Segundo Oke (1987), no interior de um cânion urbano a reflexão da radiação de onda curta depende do albedo de superfícies individuais e no seu arranjo geométrico (a geometria urbana influencia na diminuição do albedo em comparação com uma superfície horizontal); resultando em um albedo médio de aproximadamente 15% (variação entre 10 a 27%) para cidades de latitude média e sem neve. Em cidades de baixa latitude, o albedo tende a ser maior do que em cidades de latitude média, já que os materiais e pinturas utilizadas em áreas urbanas são escolhidos para aumentar a reflexão, e a forma urbana é preparada de modo a reduzir a penetração do sol nos cânions urbanos. Considerando superfícies urbanas de modo geral, o albedo pode variar aproximadamente entre 90% para a cor branca até 2% para a cor preta (Tabela 4).

Tabela 4 – Superfícies típicas de área urbana e albedo correspondente Superfície Albedo (%) Asfalto 5 - 20 Parede de concreto 10 - 35 Cobertura metálica 10 - 16 Janela de vidro 8 - 52

Pintura cor branca 50 - 90

Pintura cores vermelha, marrom e verde 20 - 35

Pintura cor preta 2 - 15

Fonte: Adaptado de Oke (1987)

Segundo estudos (ARNFIELD, 2003; OKE, 1974), em algumas situações, a radiação líquida sofre pouca variação no meio urbano em comparação à área rural, em virtude do decréscimo de radiação solar global ser parcialmente compensado pela redução do albedo na malha urbana, resultando em menor radiação solar refletida para a atmosfera. As parcelas de radiação de onda longa emitida pela atmosfera e a emitida pela superfície aumentam em função do aumento da emissividade atmosférica e da temperatura de superfície, respectivamente.

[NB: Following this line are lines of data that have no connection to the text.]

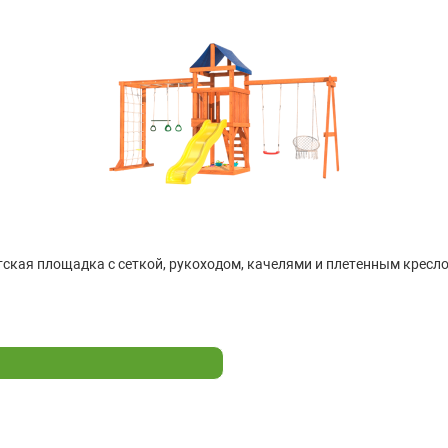
ская площадка с сеткой, рукоходом, качелями и плетенным кресло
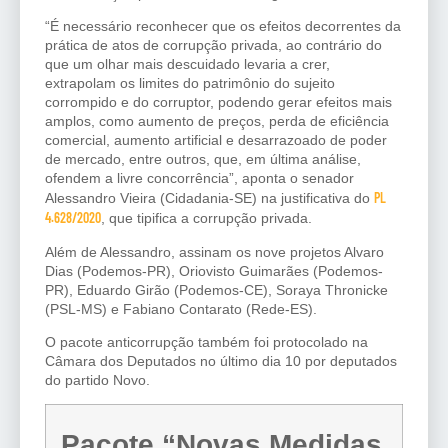
“É necessário reconhecer que os efeitos decorrentes da
prática de atos de corrupção privada, ao contrário do
que um olhar mais descuidado levaria a crer,
extrapolam os limites do patrimônio do sujeito
corrompido e do corruptor, podendo gerar efeitos mais
amplos, como aumento de preços, perda de eficiência
comercial, aumento artificial e desarrazoado de poder
de mercado, entre outros, que, em última análise,
ofendem a livre concorrência”, aponta o senador
PL
Alessandro Vieira (Cidadania-SE) na justificativa do
4.628/2020
, que tipifica a corrupção privada.
Além de Alessandro, assinam os nove projetos Alvaro
Dias (Podemos-PR), Oriovisto Guimarães (Podemos-
PR), Eduardo Girão (Podemos-CE), Soraya Thronicke
(PSL-MS) e Fabiano Contarato (Rede-ES).
O pacote anticorrupção também foi protocolado na
Câmara dos Deputados no último dia 10 por deputados
do partido Novo.
Pacote “Novas Medidas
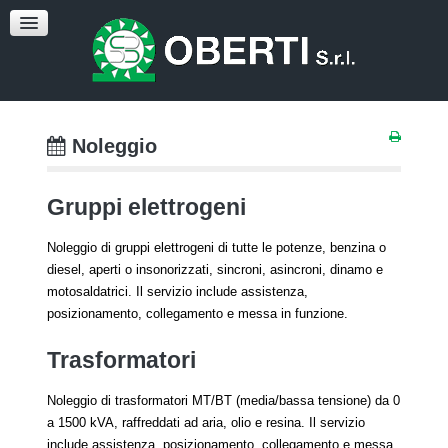
Cataloghi
DURC, VISURA, CCIAA, DURF
CONTATTI
Noleggio
Gruppi elettrogeni
Noleggio di gruppi elettrogeni di tutte le potenze, benzina o
diesel, aperti o insonorizzati, sincroni, asincroni, dinamo e
motosaldatrici. Il servizio include assistenza,
posizionamento, collegamento e messa in funzione.
Trasformatori
Noleggio di trasformatori MT/BT (media/bassa tensione) da 0
a 1500 kVA, raffreddati ad aria, olio e resina. Il servizio
include assistenza, posizionamento, collegamento e messa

Grimmond, Souch e Hubble (1996), por meio de observações em campo em duas localidades com diferentes coberturas vegetais na cidade de Los Angeles, notaram que a combinação de albedos mais baixos bem como temperaturas de superfícies menores resultou na perda de radiação solar global e radiação de onda longa emitida pela superfície; o local com 30% de cobertura vegetal apresentou aumento de aproximadamente 19% de radiação líquida comparativamente ao local com cobertura vegetal correspondente a 10%. Já no período noturno, a radiação líquida não apresentou diferenças significativas.

Há certa dificuldade na interpretação do balanço radiativo devido à complexidade da morfologia urbana, mas a abordagem volumétrica facilita a avaliação dos processos físicos que regem o balanço energético e afetam o campo térmico urbano.